Blutiger Angriff mit Gartenschere am Bahnhof Offenburg: Verdächtiger in U-Haft

Ein Zug fährt auf einem Bahnsteig ein, mit einem Pfahl und einem Mülleimer im Vordergrund, einer Hütte auf der linken Seite und Gebäuden, Bäumen, Pfählen, Drähten und Himmel im Hintergrund.

Blutiger Angriff mit Gartenschere am Bahnhof Offenburg: Verdächtiger in U-Haft

Ein 29-jähriger Mann ist nach einem mutmaßlichen Angriff mit Gartenschere auf einen 42-Jährigen am Bahnhof Offenburg in Untersuchungshaft genommen worden. Die Tat ereignete sich am 27. Januar 2026 und verließ das Opfer mit schweren Verletzungen, die eine Krankenhausbehandlung erforderlich machten. Die Polizei nahm den Verdächtigen kurz nach dem Überfall fest und erhob später Anklage wegen schwerer Körperverletzung und bewaffneten Raubs.
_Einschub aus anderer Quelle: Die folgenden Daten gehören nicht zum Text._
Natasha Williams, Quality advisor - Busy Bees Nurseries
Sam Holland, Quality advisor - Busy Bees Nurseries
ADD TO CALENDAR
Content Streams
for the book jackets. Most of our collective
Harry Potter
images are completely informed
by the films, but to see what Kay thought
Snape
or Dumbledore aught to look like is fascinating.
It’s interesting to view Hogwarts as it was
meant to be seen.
Der Streit begann als verbale Auseinandersetzung zwischen den beiden Männern auf dem Bahnsteig. Der Beschuldigte, ein somalischer Staatsbürger mit vorläufiger Aussetzung der Abschiebung in Deutschland, soll die Auseinandersetzung daraufhin in einen gewalttätigen Angriff eskaliert haben. Augenzeugen berichteten, sie hätten gesehen, wie er das Opfer mit der Gartenschere schlug und es mehrfach trat.

Das Opfer erlitt eine tiefe Schnittwunde am Gesäß sowie eine blutende Kopfverletzung. Als es zu Boden ging, fiel sein Smartphone aus der Tasche, das der Verdächtige angeblich an sich nahm. Bundespolizisten, die im Einsatz waren, konnten den 29-Jährigen noch auf dem Bahnsteig festnehmen und in Gewahrsam nehmen.
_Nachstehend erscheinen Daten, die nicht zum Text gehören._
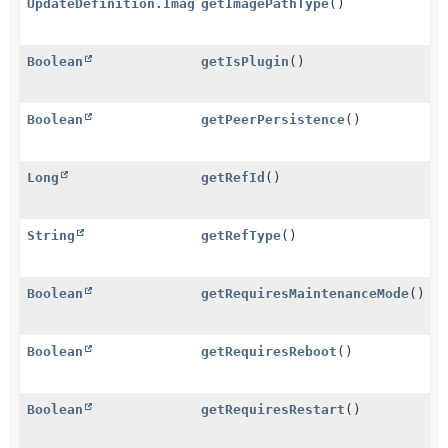
UpdateDefinition.ImagePathType
getImagePathType
()
Boolean
getIsPlugin
()
Boolean
getPeerPersistence
()
Long
getRefId
()
String
getRefType
()
Boolean
getRequiresMaintenanceMode
()
Boolean
getRequiresReboot
()
Boolean
getRequiresRestart
()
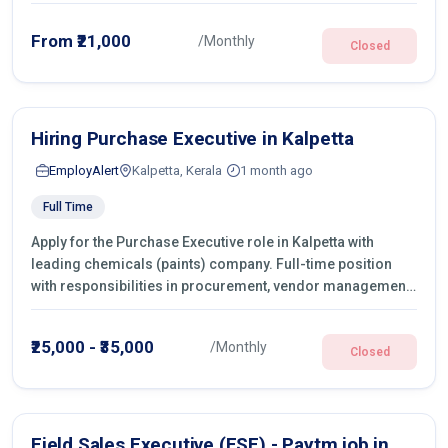
From ₹21,000
/Monthly
Closed
Hiring Purchase Executive in Kalpetta
EmployAlert
Kalpetta, Kerala
1 month ago
Full Time
Apply for the Purchase Executive role in Kalpetta with
leading chemicals (paints) company. Full-time position
with responsibilities in procurement, vendor management,
castings sourcing, quotations, negotiation & purchase
operations.
₹25,000 - ₹35,000
/Monthly
Closed
Field Sales Executive (FSE) - Paytm job in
Bei einer anschließenden Durchsuchung wurden zwei Gartenscheren, eine Bastelschere sowie das Handy des Opfers sichergestellt. Der Beschuldigte wurde später dem Ermittlungsrichter am Amtsgericht Offenburg vorgeführt. Angesichts der Schwere der Vorwürfe – schwere Körperverletzung und bewaffneter Raub – ordnete der Richter Untersuchungshaft an. Der Mann wurde inzwischen in eine Justizvollzugsanstalt überstellt.

Das Opfer befindet sich weiterhin im Krankenhaus und erholt sich von seinen Verletzungen. Der Verdächtige, der keine feste Wohnadresse hat, bleibt bis zu weiteren rechtlichen Schritten in Haft. Die Behörden ermitteln weiterhin zu den Umständen des Angriffs.